KUALA LUMPUR (Reuters Life!) - The air is thick with smoke from the hot grills of food stalls that have sprung up in the capital city during the holy month of Ramadan, but traders complain that business is the thinnest it’s been in years.
Malaysian Muslims are halfway through the month of dawn-to-dusk fasting but while crowds still throng to the stalls and bazaars to buy food and shop, a slowing economy and concerns over the H1N1 flu virus have dampened their appetite.
“We’ve been selling at this Ramadan bazaar for 14 years. Sales are down this year from last year. In fact, it’s the worst year ever,” said Zulmajdi Omar, a trader at a popular market bazaar in central Kuala Lumpur.
Zulmajdi, 29, helps his father to sell “serunding,” a dry spicy meat floss made from shredded beef or chicken that is often eaten with rice or bread.
The meat floss, which requires long hours of cooking, keeps well without refrigeration and is a popular delicacy during the Eid-al Fitr celebrations which will mark the end of Ramadan.

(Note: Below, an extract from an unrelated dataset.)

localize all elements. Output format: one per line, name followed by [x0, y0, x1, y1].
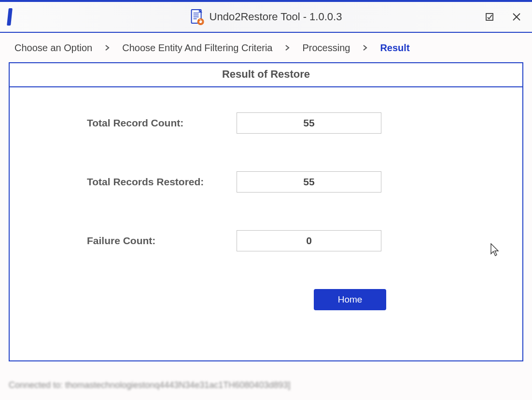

Zulmajdi said the higher cost of ingredients has also eaten into profits.
In the next alley, two young Malay men await customers at their stall which offers a vast array of dates and cookies.
“We were still doing alright last year but this year, our sales are down about 40 percent. I think people are scared to go out because of H1N1 and they are also spending less because of the economy,” said 23-year old Mohamad Tarmizi Ahmad.
Several vendors of decorative festive items and clothes also reported slower sales ranging from declines of 10 percent to 50 percent from last year.
Malaysia last month announced its economy in the second quarter contracted 3.9 percent from a year ago, after a decline of 6.2 percent in the first quarter.
The Southeast Asian country is still hurting from the global economic downturn with its electronics and commodity exports slumping this year.
Not all Ramadan traders are doing badly. Those selling food to Muslims breaking fast after a long day of abstaining from eating and drinking fare better than most.
At a bazaar in suburban Kuala Lumpur, traders were bustling about serving customers making their way home after work, with little time to prepare for the sunset meal.
Shah Che Ismail runs a stall selling 50 different types of colorful local cakes and pastries.
“Business has been okay. We sell about 3,000 pieces a day. The weekends are quieter as people have time to cook at home,” the 33-year old trader said.
Iela Ruslan, a 30-year old bank executive, said she rushes from her work place every evening to help her mother Azizah to sell “popiah basah,” soft rice flour rolls filled with vegetables.
“The whole family helps. We sell popiah only during Ramadan. It’s my mum’s recipe,” Iela said.
Iela expects the stall to earn about 12,000 ringgit ($3,414) after expenses during this period, up from 10,000 ringgit last year.
Malaysia, where 55 percent of the 27 million strong population are Muslim Malays, will set the Eid al-Fitr holiday dates according to the sighting of the new moon which is expected to be around September 20.